→ **Records to use**:
#####

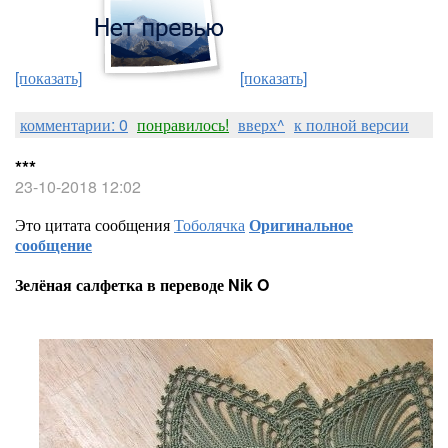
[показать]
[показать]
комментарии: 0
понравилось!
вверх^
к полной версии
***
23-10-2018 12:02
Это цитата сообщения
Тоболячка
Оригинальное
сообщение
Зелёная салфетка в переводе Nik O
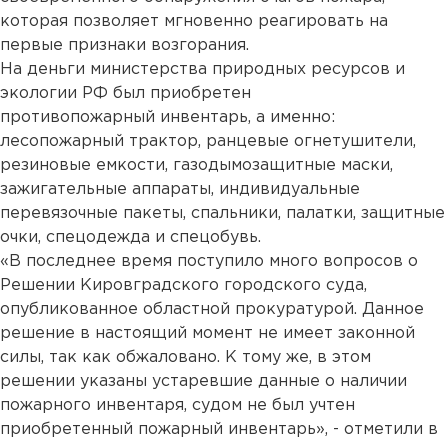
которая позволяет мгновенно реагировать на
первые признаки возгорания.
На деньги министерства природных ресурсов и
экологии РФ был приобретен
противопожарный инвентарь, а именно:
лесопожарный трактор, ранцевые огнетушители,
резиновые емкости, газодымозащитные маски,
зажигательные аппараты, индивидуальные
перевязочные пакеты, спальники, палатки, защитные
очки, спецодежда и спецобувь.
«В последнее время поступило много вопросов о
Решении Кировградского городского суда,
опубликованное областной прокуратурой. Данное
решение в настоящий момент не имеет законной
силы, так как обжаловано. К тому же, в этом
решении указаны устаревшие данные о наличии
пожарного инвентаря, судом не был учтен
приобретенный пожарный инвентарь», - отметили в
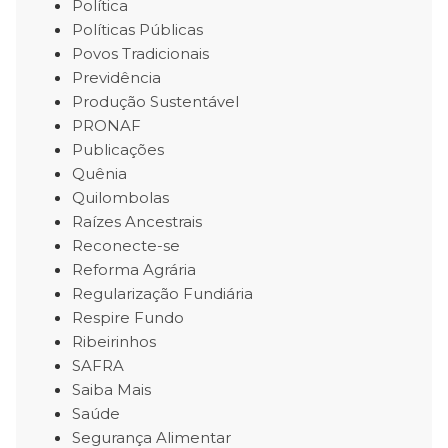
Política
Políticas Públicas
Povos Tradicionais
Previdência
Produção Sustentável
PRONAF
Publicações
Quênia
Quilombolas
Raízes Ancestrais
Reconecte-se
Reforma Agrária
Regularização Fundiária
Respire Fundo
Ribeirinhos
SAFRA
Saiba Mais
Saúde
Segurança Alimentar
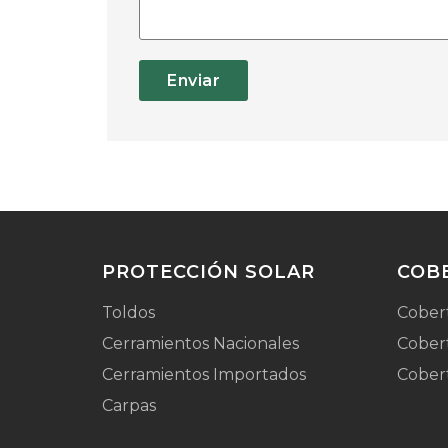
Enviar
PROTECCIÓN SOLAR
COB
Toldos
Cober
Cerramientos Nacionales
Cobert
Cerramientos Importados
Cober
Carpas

#####

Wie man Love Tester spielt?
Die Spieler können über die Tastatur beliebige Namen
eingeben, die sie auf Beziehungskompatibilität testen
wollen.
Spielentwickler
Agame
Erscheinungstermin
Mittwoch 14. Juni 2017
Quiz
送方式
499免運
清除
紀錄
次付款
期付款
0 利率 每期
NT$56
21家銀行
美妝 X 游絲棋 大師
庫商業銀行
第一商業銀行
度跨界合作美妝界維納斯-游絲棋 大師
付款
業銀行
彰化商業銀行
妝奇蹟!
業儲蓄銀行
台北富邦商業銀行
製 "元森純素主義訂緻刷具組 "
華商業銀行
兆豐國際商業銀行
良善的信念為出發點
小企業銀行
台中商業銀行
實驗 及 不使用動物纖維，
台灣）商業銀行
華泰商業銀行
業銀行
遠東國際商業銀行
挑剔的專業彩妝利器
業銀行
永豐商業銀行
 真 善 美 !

#####

→ **Exercise brief**: Copy word for word only the lines above from the one with "опубликованное областной прокуратурой. Данное" through the one with "Respire Fundo". Leave pictures out.

→ **Output of the exercise**:
опубликованное областной прокуратурой. Данное
решение в настоящий момент не имеет законной
силы, так как обжаловано. К тому же, в этом
решении указаны устаревшие данные о наличии
пожарного инвентаря, судом не был учтен
приобретенный пожарный инвентарь», - отметили в
Política
Políticas Públicas
Povos Tradicionais
Previdência
Produção Sustentável
PRONAF
Publicações
Quênia
Quilombolas
Raízes Ancestrais
Reconecte-se
Reforma Agrária
Regularização Fundiária
Respire Fundo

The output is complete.